Para Marina Grossi, presidente do Conselho Empresarial Brasileiro para o Desenvolvimento Sustentável, ainda que o financiamento seja um obstáculo, o agro brasileiro tem que pensar alternativas viáveis. “Os países ricos têm que assumir o compromisso de ajudar financeiramente a transição para um modelo de desenvolvimento de baixo carbono, mas o Brasil não pode se condicionar a isso”, afirmou. “Temos condições de sermos protagonistas.” Ainda que a expectativa mundial fosse que a COP-26 terminasse com decisões mais concretas sobre a criação do fundo internacional para ajudar os países em desenvolvimento a realizarem a transição verde, nada de significativo foi acordado ou anunciado.

FLORESTAS Além do acordo do metano, o Brasil também assinou o Forest Deal. Com adesão de mais de 100 países, o documento determina o ano de 2030 como data para o fim do desmatamento global. O documento prevê, ainda, um fundo de US$ 19,2 bilhões em recursos públicos e privados para ações ligadas à preservação das florestas, combate a incêndios, reflorestamento e proteção de territórios indígenas.

Outra iniciativa global neste sentido foi a criação do IFACC (Inovação Financeira para a Amazônia, Cerrado e Chaco) em que oito instituições financeiras e empresas do agronegócio anunciaram um compromisso de criar um fundo de US$ 3 bilhões para a produção de soja e gado sem traços de ameaças à floresta. A The Nature Conservancy é uma das criadoras do projeto.“Queremos que uma parte do portfólio das instituições financeiras seja voltada para financiar a produção de soja e pecuária livre de desmatamento. Essa pequena mudança fará uma diferença enorme”, disse Anna Lúcia Horta, gerente de Negócios e Investimentos na TNC Brasil. Segundo a entidade, há hoje no País mais de 18 milhões de hectares abertos que podem receber soja. Já na pecuária é possível aumentar a produtividade de 1 arroba por hectare para 4 arrobas/ha com tecnologias disponíveis no Brasil.

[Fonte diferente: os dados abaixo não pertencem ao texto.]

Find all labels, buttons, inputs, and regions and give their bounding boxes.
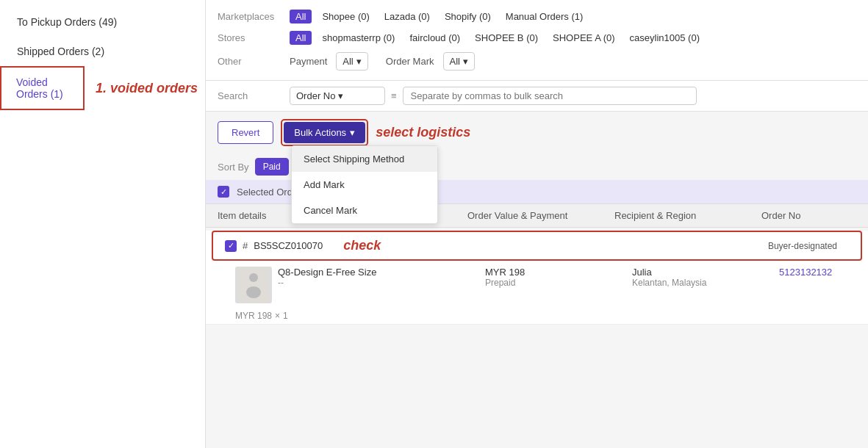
store-shopee-b[interactable]: SHOPEE B (0) [470,31,542,45]
select-all-checkbox[interactable]: ✓ [218,186,229,198]
payment-type: Prepaid [485,278,632,288]
check-annotation: check [343,238,381,253]
store-faircloud[interactable]: faircloud (0) [405,31,465,45]
search-label: Search [218,90,284,101]
order-header-row: ✓ # BS5SCZ010070 check Buyer-designated [212,231,862,261]
store-shopee-a[interactable]: SHOPEE A (0) [548,31,620,45]
product-name: Q8-Design E-Free Size [278,267,376,278]
product-qty-row: MYR 198 × 1 [206,309,868,324]
th-order-no: Order No [761,210,868,221]
other-label: Other [218,56,284,67]
product-text: Q8-Design E-Free Size -- [278,267,376,288]
marketplace-manual[interactable]: Manual Orders (1) [501,10,587,24]
store-all[interactable]: All [290,31,312,45]
store-shopmasterrp[interactable]: shopmasterrp (0) [318,31,399,45]
stores-label: Stores [218,32,284,43]
voided-annotation: 1. voided orders [96,81,205,96]
payment-label: Payment [290,56,327,67]
order-id-prefix: # [243,240,248,251]
search-row: Search Order No ▾ ≡ [206,81,868,112]
order-detail-row: Q8-Design E-Free Size -- MYR 198 Prepaid… [206,264,868,309]
svg-point-2 [246,286,261,298]
marketplace-filter-row: Marketplaces All Shopee (0) Lazada (0) S… [206,0,868,81]
marketplace-shopify[interactable]: Shopify (0) [440,10,495,24]
order-id: BS5SCZ010070 [254,240,323,251]
svg-point-1 [249,273,258,282]
marketplace-shopee[interactable]: Shopee (0) [318,10,373,24]
product-sku: -- [278,278,376,288]
dropdown-cancel-mark[interactable]: Cancel Mark [292,198,437,223]
sort-by-label: Sort By [218,162,249,173]
marketplaces-label: Marketplaces [218,11,284,22]
search-input[interactable] [403,87,697,105]
table-row: ✓ # BS5SCZ010070 check Buyer-designated [206,231,868,325]
main-content: Marketplaces All Shopee (0) Lazada (0) S… [206,0,868,448]
th-order-value: Order Value & Payment [467,210,614,221]
recipient-info: Julia Kelantan, Malaysia [632,267,779,288]
th-recipient: Recipient & Region [614,210,761,221]
order-no-link[interactable]: 5123132132 [779,267,832,278]
order-mark-label: Order Mark [386,56,434,67]
sidebar: To Pickup Orders (49) Shipped Orders (2)… [0,0,206,448]
dropdown-add-mark[interactable]: Add Mark [292,172,437,198]
sort-paid-button[interactable]: Paid [255,158,289,176]
payment-select[interactable]: All ▾ [336,52,367,71]
order-value: MYR 198 Prepaid [485,267,632,288]
bulk-dropdown-menu: Select Shipping Method Add Mark Cancel M… [291,145,438,224]
recipient-name: Julia [632,267,779,278]
order-amount: MYR 198 [485,267,632,278]
marketplace-all[interactable]: All [290,10,312,24]
order-no-cell: 5123132132 [779,267,868,278]
shipping-method: Buyer-designated [768,241,849,251]
marketplace-lazada[interactable]: Lazada (0) [380,10,434,24]
chevron-down-icon: ▾ [350,127,355,138]
bulk-actions-button[interactable]: Bulk Actions ▾ [284,122,365,143]
bulk-search-icon: ≡ [391,90,397,101]
qty-amount: MYR 198 [235,311,272,321]
product-info: Q8-Design E-Free Size -- [235,267,485,303]
sidebar-item-shipped[interactable]: Shipped Orders (2) [0,37,205,66]
product-image [235,267,272,303]
dropdown-select-shipping[interactable]: Select Shipping Method [292,146,437,172]
action-row: Revert Bulk Actions ▾ select logistics S… [206,112,868,153]
store-caseylin[interactable]: caseylin1005 (0) [625,31,704,45]
sidebar-item-voided[interactable]: Voided Orders (1) [0,66,85,110]
product-img-svg [239,267,268,303]
search-type-select[interactable]: Order No ▾ [290,87,385,105]
revert-button[interactable]: Revert [218,121,273,144]
order-mark-select[interactable]: All ▾ [443,52,475,71]
sidebar-item-to-pickup[interactable]: To Pickup Orders (49) [0,7,205,37]
bulk-annotation: select logistics [376,125,470,140]
order-checkbox[interactable]: ✓ [225,240,237,252]
qty-symbol: × [275,311,280,321]
qty-count: 1 [283,311,288,321]
recipient-region: Kelantan, Malaysia [632,278,779,288]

Ao flexibilizar sua postura e assinar os pactos multilaterais na COP-26, o Brasil caminhava para melhorar a sua reputação ambiental diante da comunidade internacional. Mas tudo pode ter ido pelo ralo quando, ao discursar em Glasgow, no dia 10 de novembro, o ministro do Meio Ambiente, Joaquim Leite, foi infeliz ao citar que “onde há floresta, há muita pobreza”. Além de dar margem para vários tipos de interpretações, a colocação reduz a importância econômica de modelos como agrofloresta, Integração Lavoura-Pasto-Floresta (ILPF), e dá ainda a entender que o ministro pouco conhece a realidade das propriedades rurais sérias que preservam até 80% da vegetação nativa e ainda assim contribuem para quase 30% do PIB brasileiro.